IQ Tests and scores are scaled to have a mean of 100 and a standard deviation of 15. They also are approximately normally distributed. A person scores a 125 on the IQ test. What is the percentage of people scoring higher than this person?
I'm having trouble calculating this answer. Please help. Thank you.
Given a normal distribution $f(x)$ with mean $100$ and standard deviation $15$, where $x$ is the IQ, the probability of a person having a higher IQ than $125$ is $$\int_{125}^\infty f(x)dx,$$
which is your answer. Can you fill in the details? (Note, however, that you won't get a closed form expression out of this, you'd have to use numerical methods.)
EDIT: In the comments above, you write "I am getting tripped up that $N$ (number of people) is not defined and I don't know what the maximum score of the test is?" When dealing with percentages, $N$ doesn't have to be defined; for a given $N$, $N$ times the probability you found is the expected number of people with an IQ above $125.$ Note that expected values do not have to be integers, even though it describes something that is discrete (number of people). With respect to the maximum score, it is infinity, as the range of the normal distribution is as such. This means that you, although extremely unlikely, have a non-zero chance of observing a person with an arbitrarily high IQ.

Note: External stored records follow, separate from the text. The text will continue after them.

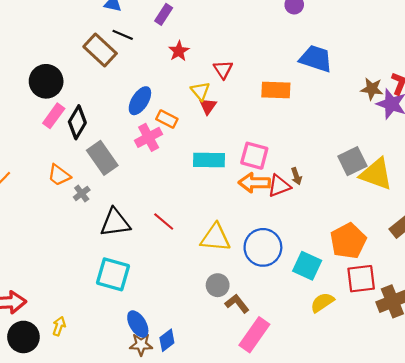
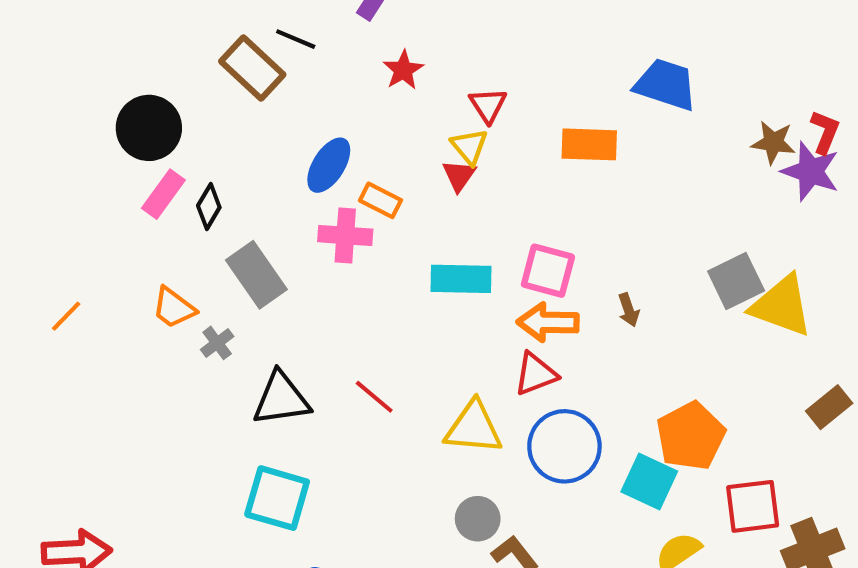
yellow triangle: (200, 91) -> (469, 147), moved
black diamond: (77, 122) -> (209, 207), size x0.7
pink cross: (149, 137) -> (345, 235), turned 32
red triangle: (279, 186) -> (536, 374), moved
orange pentagon: (348, 241) -> (691, 436), moved

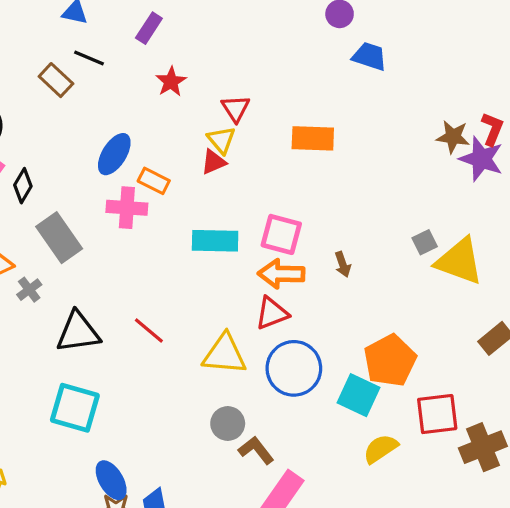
brown rectangle: (252, 68) -> (56, 80), size x0.7
blue trapezoid: (666, 85) -> (369, 56), moved, size x0.7
red triangle: (459, 175) -> (214, 162), turned 32
gray square: (736, 281) -> (425, 242), size x0.6

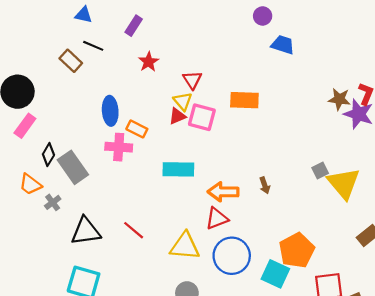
blue ellipse: (114, 154) -> (110, 111), turned -36
black diamond: (23, 186) -> (48, 155), moved
pink square: (281, 234) -> (202, 117), moved
yellow triangle: (459, 261) -> (344, 183), turned 30

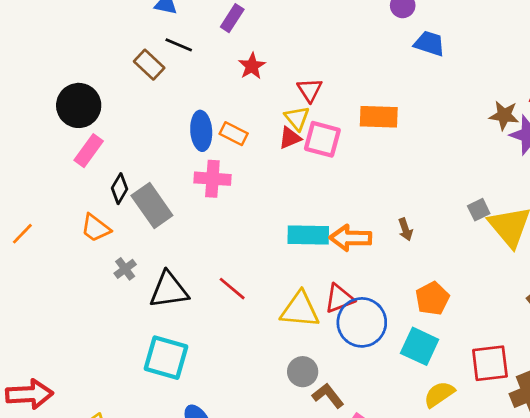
orange rectangle: (137, 129) -> (234, 134), moved
cyan rectangle: (178, 169) -> (308, 235), moved
gray cross: (53, 202) -> (125, 269), moved
red triangle: (217, 218) -> (339, 298), moved
orange pentagon: (297, 250) -> (432, 298), moved, size x0.7

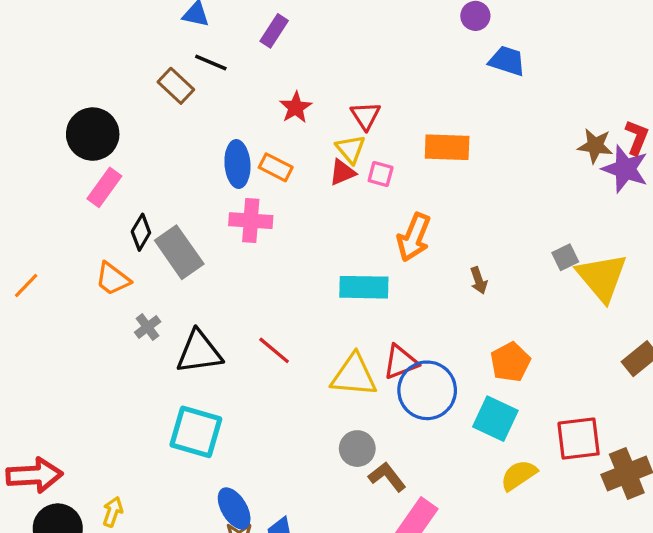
red star: (252, 66) -> (296, 107), moved
pink square: (322, 139) -> (381, 174), size x0.6
orange arrow: (351, 238) -> (414, 237), moved, turned -69

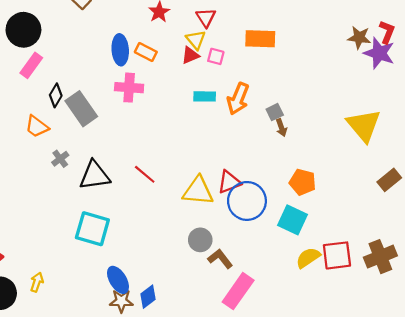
gray square: (565, 257) -> (275, 112), moved
cyan rectangle: (364, 287) -> (205, 96), moved, size x0.7
orange pentagon: (510, 362) -> (303, 182), turned -30
red square: (579, 439) -> (337, 255), moved

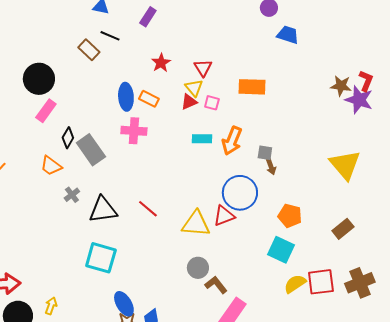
gray square: (275, 112) -> (265, 153), turned 35
brown rectangle: (389, 180) -> (343, 229), moved
blue circle: (247, 201) -> (240, 193), moved

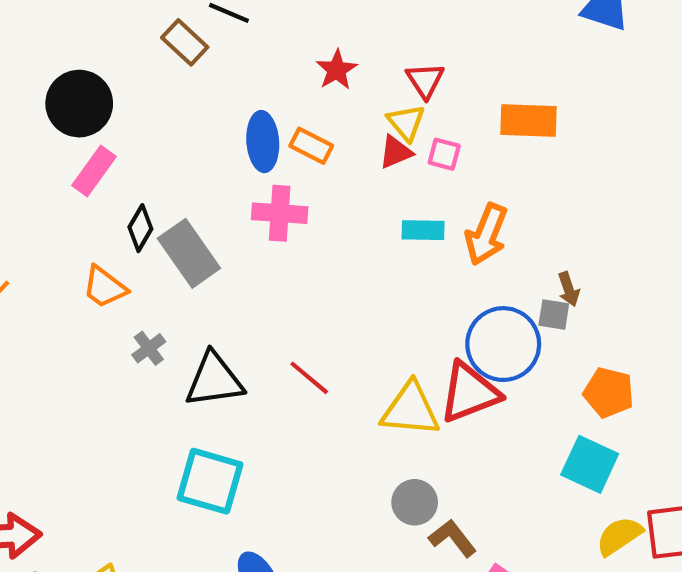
gray square: (265, 153) -> (554, 314), moved
red triangle: (224, 216) -> (469, 393), size x1.4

I'm pretty sure you are expected to use printed tables of the standard normal CDF to get a numerical solution to this problem. That involves transforming the IQ scale with $X \sim \mathsf{Norm}(\mu = 100, \sigma=15).$ To a standard normal scale with $Z \sim \mathsf{Norm}(0, 1).$ Essentially $Z$ is the number of standard deviations ($\sigma=15$) above or below the IQ mean ($\mu = 100$) that a particular IQ score falls (as in the Comment of JMoravitz).
Here is a sketch of the normal curve that describes IQ scores. The total area under the curve is $1 = 100\%.$ The probability you want is represented by area under the curve and to the right of the vertical red line. Roughly, it looks to be about 5%.
Here is how to begin a formal computation:
$$P(X > 125) = P\left(\frac{S - \mu}{\sigma} > \frac{125 - 100}{15} = 1.67\right) = P(Z > 1.67).$$
To use printed standard normal tables found in most elementary statistics texts, you will have to read the details because the formats of these tables vary. (Maybe you will have to find the area under the standard normal curve between 0 and 1.67 from that tables, and then subtract from 0.5.)
This problem can be solved directly (without standardization or rounding) using software. Using R statistical software, the computation is shown below.
1 - pnorm(125, 100, 15)
## 0.04779035
You will likely not get exactly this result from printed normal tables, because it is necessary to round 1.6666... to 1.67 in order to use most tables.